Task details
Give every line from the entries that contains "pour".

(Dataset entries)
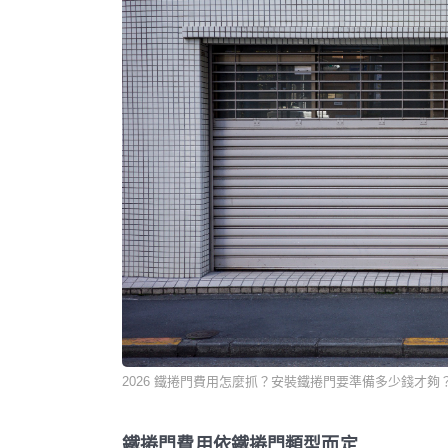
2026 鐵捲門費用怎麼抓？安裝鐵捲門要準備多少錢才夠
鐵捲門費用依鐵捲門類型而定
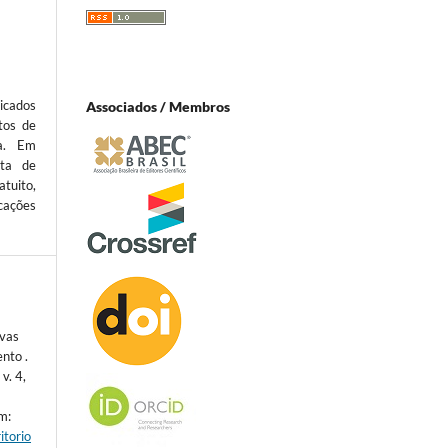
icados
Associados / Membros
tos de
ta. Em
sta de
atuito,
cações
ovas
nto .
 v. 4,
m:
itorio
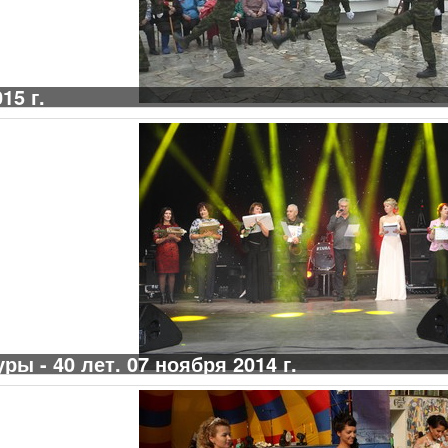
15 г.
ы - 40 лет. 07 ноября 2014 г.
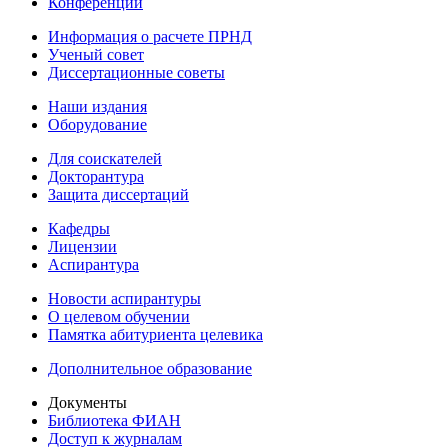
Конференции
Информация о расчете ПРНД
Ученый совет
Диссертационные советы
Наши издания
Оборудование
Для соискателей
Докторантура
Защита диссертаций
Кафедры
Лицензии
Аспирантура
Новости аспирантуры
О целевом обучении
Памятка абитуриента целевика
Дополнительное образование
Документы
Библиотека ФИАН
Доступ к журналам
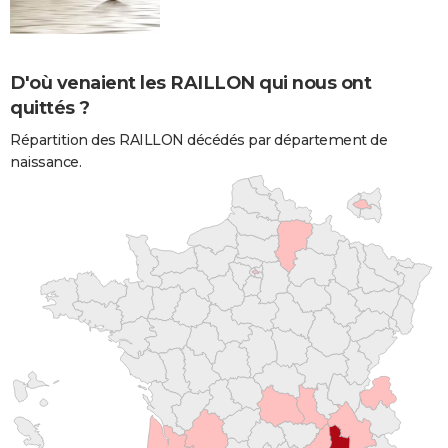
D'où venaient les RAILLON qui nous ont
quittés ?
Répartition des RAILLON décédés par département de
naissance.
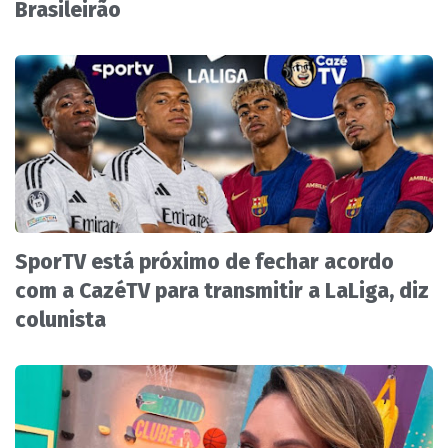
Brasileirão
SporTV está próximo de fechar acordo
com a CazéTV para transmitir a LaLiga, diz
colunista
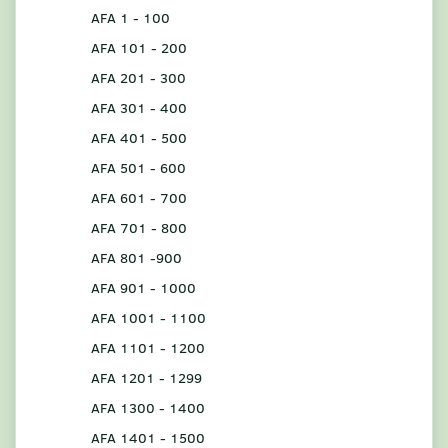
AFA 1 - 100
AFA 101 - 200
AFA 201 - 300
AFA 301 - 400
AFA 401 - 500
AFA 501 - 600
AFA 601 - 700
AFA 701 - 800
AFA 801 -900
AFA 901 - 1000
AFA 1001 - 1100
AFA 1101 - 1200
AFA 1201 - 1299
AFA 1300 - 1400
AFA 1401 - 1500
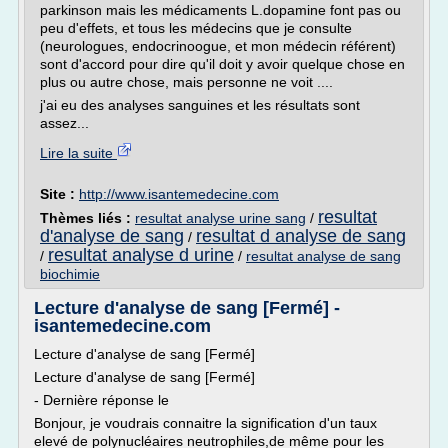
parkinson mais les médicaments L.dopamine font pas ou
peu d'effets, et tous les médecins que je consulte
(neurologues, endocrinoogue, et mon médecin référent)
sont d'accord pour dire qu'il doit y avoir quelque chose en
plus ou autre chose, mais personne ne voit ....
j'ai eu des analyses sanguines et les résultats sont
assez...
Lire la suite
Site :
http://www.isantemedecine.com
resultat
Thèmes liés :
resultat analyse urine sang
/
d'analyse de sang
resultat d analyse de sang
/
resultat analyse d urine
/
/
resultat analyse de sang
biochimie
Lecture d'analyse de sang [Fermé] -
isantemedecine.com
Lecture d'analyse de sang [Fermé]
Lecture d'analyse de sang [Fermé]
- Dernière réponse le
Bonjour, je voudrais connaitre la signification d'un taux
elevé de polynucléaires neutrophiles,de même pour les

Output below
sont d'accord pour dire qu'il doit y avoir quelque chose en
elevé de polynucléaires neutrophiles,de même pour les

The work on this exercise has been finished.